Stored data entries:
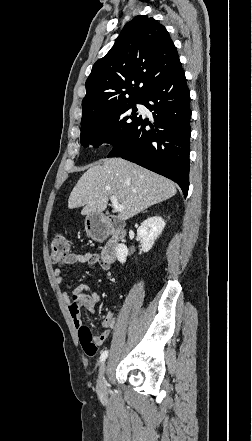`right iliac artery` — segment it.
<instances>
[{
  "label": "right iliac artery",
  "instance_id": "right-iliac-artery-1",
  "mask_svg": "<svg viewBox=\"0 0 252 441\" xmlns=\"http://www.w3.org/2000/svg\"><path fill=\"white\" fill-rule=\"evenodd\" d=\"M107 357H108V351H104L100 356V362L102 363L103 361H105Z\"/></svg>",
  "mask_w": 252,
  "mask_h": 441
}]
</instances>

- Task description
Each line of the data needs to be output exactly, with any image excluded.

- Answer for the task
`right iliac artery` — segment it.
<instances>
[{
  "label": "right iliac artery",
  "instance_id": "right-iliac-artery-1",
  "mask_svg": "<svg viewBox=\"0 0 252 441\" xmlns=\"http://www.w3.org/2000/svg\"><path fill=\"white\" fill-rule=\"evenodd\" d=\"M107 357H108V351H104L100 356V362L102 363L103 361H105Z\"/></svg>",
  "mask_w": 252,
  "mask_h": 441
}]
</instances>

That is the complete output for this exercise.